All records are to be reproduced verbatim, with images omitted.

Start of Block

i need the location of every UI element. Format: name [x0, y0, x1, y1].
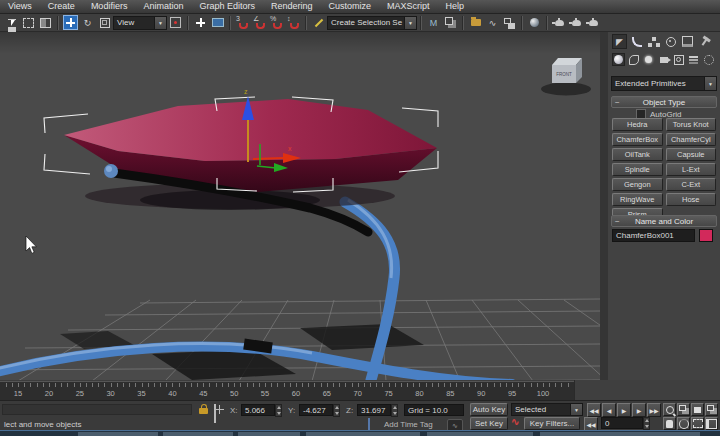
select-and-scale-button[interactable]: [97, 15, 112, 30]
select-and-move-button[interactable]: [63, 15, 78, 30]
object-color-swatch[interactable]: [699, 229, 713, 242]
zoom-region-icon[interactable]: [691, 417, 704, 430]
taskbar-item[interactable]: [78, 432, 158, 436]
dropdown-arrow-icon[interactable]: ▼: [154, 17, 166, 29]
add-time-tag-label[interactable]: Add Time Tag: [384, 420, 433, 429]
dropdown-arrow-icon[interactable]: ▼: [570, 404, 582, 415]
objtype-capsule-button[interactable]: Capsule: [666, 148, 717, 161]
menu-item-rendering[interactable]: Rendering: [263, 0, 321, 13]
pan-hand-icon[interactable]: [663, 417, 676, 430]
named-selection-set-dropdown[interactable]: Create Selection Se▼: [327, 16, 417, 30]
category-systems[interactable]: [702, 53, 715, 66]
render-setup-button[interactable]: [552, 15, 567, 30]
track-bar-ruler[interactable]: 1520253035404550556065707580859095100: [0, 381, 574, 401]
schematic-view-button[interactable]: [502, 15, 517, 30]
menu-item-create[interactable]: Create: [40, 0, 83, 13]
y-spinner[interactable]: [333, 404, 340, 417]
y-coord-field[interactable]: -4.627: [299, 404, 333, 416]
objtype-oiltank-button[interactable]: OilTank: [612, 148, 663, 161]
menu-item-animation[interactable]: Animation: [135, 0, 191, 13]
category-shapes[interactable]: [627, 53, 640, 66]
x-spinner[interactable]: [275, 404, 282, 417]
select-and-manipulate-button[interactable]: [193, 15, 208, 30]
perspective-viewport[interactable]: z x FRONT: [0, 32, 600, 381]
objtype-torus-knot-button[interactable]: Torus Knot: [666, 118, 717, 131]
goto-start-button[interactable]: ◀◀: [587, 403, 601, 417]
taskbar-item[interactable]: [306, 432, 420, 436]
keyboard-override-toggle[interactable]: [210, 15, 225, 30]
align-button[interactable]: [443, 15, 458, 30]
object-name-field[interactable]: ChamferBox001: [612, 229, 695, 242]
percent-snap-button[interactable]: %: [269, 15, 284, 30]
viewport-canvas[interactable]: z x FRONT: [0, 32, 600, 380]
category-lights[interactable]: [642, 53, 655, 66]
reference-coordinate-dropdown[interactable]: View▼: [113, 16, 167, 30]
menu-item-customize[interactable]: Customize: [320, 0, 379, 13]
z-coord-field[interactable]: 31.697: [357, 404, 391, 416]
angle-snap-button[interactable]: ∠: [252, 15, 267, 30]
name-color-rollout-header[interactable]: − Name and Color: [611, 215, 717, 227]
snaps-toggle-button[interactable]: 3: [235, 15, 250, 30]
viewcube-face-label[interactable]: FRONT: [556, 72, 572, 77]
tab-utilities[interactable]: [697, 34, 712, 49]
dropdown-arrow-icon[interactable]: ▼: [404, 17, 416, 29]
layer-manager-button[interactable]: [468, 15, 483, 30]
objtype-gengon-button[interactable]: Gengon: [612, 178, 663, 191]
x-coord-field[interactable]: 5.066: [241, 404, 275, 416]
objtype-c-ext-button[interactable]: C-Ext: [666, 178, 717, 191]
objtype-ringwave-button[interactable]: RingWave: [612, 193, 663, 206]
taskbar-item[interactable]: [238, 432, 300, 436]
orbit-icon[interactable]: [677, 417, 690, 430]
selection-lock-icon[interactable]: [199, 408, 208, 414]
zoom-extents-icon[interactable]: [691, 403, 704, 416]
objtype-hedra-button[interactable]: Hedra: [612, 118, 663, 131]
menu-item-maxscript[interactable]: MAXScript: [379, 0, 438, 13]
dropdown-arrow-icon[interactable]: ▼: [704, 77, 716, 90]
tab-motion[interactable]: [663, 34, 678, 49]
category-geometry[interactable]: [612, 53, 625, 66]
window-crossing-icon[interactable]: [38, 15, 53, 30]
mirror-button[interactable]: M: [426, 15, 441, 30]
category-spacewarps[interactable]: [687, 53, 700, 66]
absolute-mode-icon[interactable]: [214, 405, 216, 423]
key-mode-toggle[interactable]: ◀◀: [584, 417, 598, 431]
auto-key-button[interactable]: Auto Key: [470, 403, 508, 416]
selection-filter-dropdown[interactable]: Selected ▼: [511, 403, 583, 416]
objtype-chamferbox-button[interactable]: ChamferBox: [612, 133, 663, 146]
play-button[interactable]: ▶: [617, 403, 631, 417]
taskbar-item[interactable]: [540, 432, 700, 436]
material-editor-button[interactable]: [527, 15, 542, 30]
set-key-button[interactable]: Set Key: [470, 417, 508, 430]
zoom-extents-all-icon[interactable]: [705, 403, 718, 416]
category-cameras[interactable]: [657, 53, 670, 66]
selection-region-icon[interactable]: [21, 15, 36, 30]
edit-named-selections-button[interactable]: [311, 15, 326, 30]
zoom-icon[interactable]: [663, 403, 676, 416]
tab-modify[interactable]: [629, 34, 644, 49]
curve-editor-button[interactable]: ∿: [485, 15, 500, 30]
menu-item-help[interactable]: Help: [438, 0, 473, 13]
render-production-button[interactable]: [586, 15, 601, 30]
select-and-rotate-button[interactable]: ↻: [80, 15, 95, 30]
objtype-chamfercyl-button[interactable]: ChamferCyl: [666, 133, 717, 146]
use-pivot-center-button[interactable]: [168, 15, 183, 30]
primitive-type-dropdown[interactable]: Extended Primitives ▼: [611, 76, 717, 91]
rendered-frame-window-button[interactable]: [569, 15, 584, 30]
next-frame-button[interactable]: ▶: [632, 403, 646, 417]
spinner-snap-button[interactable]: ↕: [286, 15, 301, 30]
taskbar-item[interactable]: [163, 432, 233, 436]
objtype-hose-button[interactable]: Hose: [666, 193, 717, 206]
z-spinner[interactable]: [391, 404, 398, 417]
goto-end-button[interactable]: ▶▶: [647, 403, 661, 417]
menu-item-graph-editors[interactable]: Graph Editors: [191, 0, 263, 13]
menu-item-modifiers[interactable]: Modifiers: [83, 0, 136, 13]
tab-hierarchy[interactable]: [646, 34, 661, 49]
maximize-viewport-toggle-icon[interactable]: [705, 417, 718, 430]
object-type-rollout-header[interactable]: − Object Type: [611, 96, 717, 108]
tab-display[interactable]: [680, 34, 695, 49]
menu-item-views[interactable]: Views: [0, 0, 40, 13]
tab-create[interactable]: ◤: [612, 34, 627, 49]
mini-track-strip[interactable]: [2, 404, 192, 415]
category-helpers[interactable]: [672, 53, 685, 66]
previous-frame-button[interactable]: ◀: [602, 403, 616, 417]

End of Block

■ ANSWER ■
i need the location of every UI element. Format: name [x0, y0, x1, y1].
select-and-scale-button[interactable]: [97, 15, 112, 30]
select-and-move-button[interactable]: [63, 15, 78, 30]
object-color-swatch[interactable]: [699, 229, 713, 242]
zoom-region-icon[interactable]: [691, 417, 704, 430]
taskbar-item[interactable]: [78, 432, 158, 436]
dropdown-arrow-icon[interactable]: ▼: [154, 17, 166, 29]
add-time-tag-label[interactable]: Add Time Tag: [384, 420, 433, 429]
dropdown-arrow-icon[interactable]: ▼: [570, 404, 582, 415]
objtype-capsule-button[interactable]: Capsule: [666, 148, 717, 161]
menu-item-rendering[interactable]: Rendering: [263, 0, 321, 13]
pan-hand-icon[interactable]: [663, 417, 676, 430]
named-selection-set-dropdown[interactable]: Create Selection Se▼: [327, 16, 417, 30]
category-systems[interactable]: [702, 53, 715, 66]
render-setup-button[interactable]: [552, 15, 567, 30]
track-bar-ruler[interactable]: 1520253035404550556065707580859095100: [0, 381, 574, 401]
schematic-view-button[interactable]: [502, 15, 517, 30]
menu-item-create[interactable]: Create: [40, 0, 83, 13]
y-spinner[interactable]: [333, 404, 340, 417]
y-coord-field[interactable]: -4.627: [299, 404, 333, 416]
objtype-oiltank-button[interactable]: OilTank: [612, 148, 663, 161]
menu-item-animation[interactable]: Animation: [135, 0, 191, 13]
category-shapes[interactable]: [627, 53, 640, 66]
x-spinner[interactable]: [275, 404, 282, 417]
select-and-manipulate-button[interactable]: [193, 15, 208, 30]
perspective-viewport[interactable]: z x FRONT: [0, 32, 600, 381]
objtype-torus-knot-button[interactable]: Torus Knot: [666, 118, 717, 131]
goto-start-button[interactable]: ◀◀: [587, 403, 601, 417]
taskbar-item[interactable]: [306, 432, 420, 436]
keyboard-override-toggle[interactable]: [210, 15, 225, 30]
align-button[interactable]: [443, 15, 458, 30]
object-name-field[interactable]: ChamferBox001: [612, 229, 695, 242]
percent-snap-button[interactable]: %: [269, 15, 284, 30]
viewport-canvas[interactable]: z x FRONT: [0, 32, 600, 380]
category-lights[interactable]: [642, 53, 655, 66]
reference-coordinate-dropdown[interactable]: View▼: [113, 16, 167, 30]
menu-item-customize[interactable]: Customize: [320, 0, 379, 13]
z-coord-field[interactable]: 31.697: [357, 404, 391, 416]
angle-snap-button[interactable]: ∠: [252, 15, 267, 30]
name-color-rollout-header[interactable]: − Name and Color: [611, 215, 717, 227]
snaps-toggle-button[interactable]: 3: [235, 15, 250, 30]
viewcube-face-label[interactable]: FRONT: [556, 72, 572, 77]
tab-utilities[interactable]: [697, 34, 712, 49]
dropdown-arrow-icon[interactable]: ▼: [404, 17, 416, 29]
layer-manager-button[interactable]: [468, 15, 483, 30]
objtype-gengon-button[interactable]: Gengon: [612, 178, 663, 191]
x-coord-field[interactable]: 5.066: [241, 404, 275, 416]
objtype-c-ext-button[interactable]: C-Ext: [666, 178, 717, 191]
objtype-ringwave-button[interactable]: RingWave: [612, 193, 663, 206]
taskbar-item[interactable]: [238, 432, 300, 436]
orbit-icon[interactable]: [677, 417, 690, 430]
selection-lock-icon[interactable]: [199, 408, 208, 414]
zoom-extents-icon[interactable]: [691, 403, 704, 416]
objtype-hedra-button[interactable]: Hedra: [612, 118, 663, 131]
menu-item-maxscript[interactable]: MAXScript: [379, 0, 438, 13]
dropdown-arrow-icon[interactable]: ▼: [704, 77, 716, 90]
tab-motion[interactable]: [663, 34, 678, 49]
category-geometry[interactable]: [612, 53, 625, 66]
window-crossing-icon[interactable]: [38, 15, 53, 30]
mirror-button[interactable]: M: [426, 15, 441, 30]
category-spacewarps[interactable]: [687, 53, 700, 66]
absolute-mode-icon[interactable]: [214, 405, 216, 423]
key-mode-toggle[interactable]: ◀◀: [584, 417, 598, 431]
auto-key-button[interactable]: Auto Key: [470, 403, 508, 416]
selection-filter-dropdown[interactable]: Selected ▼: [511, 403, 583, 416]
objtype-chamferbox-button[interactable]: ChamferBox: [612, 133, 663, 146]
play-button[interactable]: ▶: [617, 403, 631, 417]
taskbar-item[interactable]: [540, 432, 700, 436]
material-editor-button[interactable]: [527, 15, 542, 30]
set-key-button[interactable]: Set Key: [470, 417, 508, 430]
zoom-extents-all-icon[interactable]: [705, 403, 718, 416]
category-cameras[interactable]: [657, 53, 670, 66]
selection-region-icon[interactable]: [21, 15, 36, 30]
edit-named-selections-button[interactable]: [311, 15, 326, 30]
zoom-icon[interactable]: [663, 403, 676, 416]
tab-modify[interactable]: [629, 34, 644, 49]
curve-editor-button[interactable]: ∿: [485, 15, 500, 30]
menu-item-help[interactable]: Help: [438, 0, 473, 13]
render-production-button[interactable]: [586, 15, 601, 30]
select-and-rotate-button[interactable]: ↻: [80, 15, 95, 30]
objtype-chamfercyl-button[interactable]: ChamferCyl: [666, 133, 717, 146]
use-pivot-center-button[interactable]: [168, 15, 183, 30]
primitive-type-dropdown[interactable]: Extended Primitives ▼: [611, 76, 717, 91]
rendered-frame-window-button[interactable]: [569, 15, 584, 30]
next-frame-button[interactable]: ▶: [632, 403, 646, 417]
spinner-snap-button[interactable]: ↕: [286, 15, 301, 30]
taskbar-item[interactable]: [163, 432, 233, 436]
objtype-hose-button[interactable]: Hose: [666, 193, 717, 206]
z-spinner[interactable]: [391, 404, 398, 417]
goto-end-button[interactable]: ▶▶: [647, 403, 661, 417]
menu-item-graph-editors[interactable]: Graph Editors: [191, 0, 263, 13]
menu-item-modifiers[interactable]: Modifiers: [83, 0, 136, 13]
tab-hierarchy[interactable]: [646, 34, 661, 49]
maximize-viewport-toggle-icon[interactable]: [705, 417, 718, 430]
object-type-rollout-header[interactable]: − Object Type: [611, 96, 717, 108]
tab-display[interactable]: [680, 34, 695, 49]
menu-item-views[interactable]: Views: [0, 0, 40, 13]
tab-create[interactable]: ◤: [612, 34, 627, 49]
mini-track-strip[interactable]: [2, 404, 192, 415]
category-helpers[interactable]: [672, 53, 685, 66]
previous-frame-button[interactable]: ◀: [602, 403, 616, 417]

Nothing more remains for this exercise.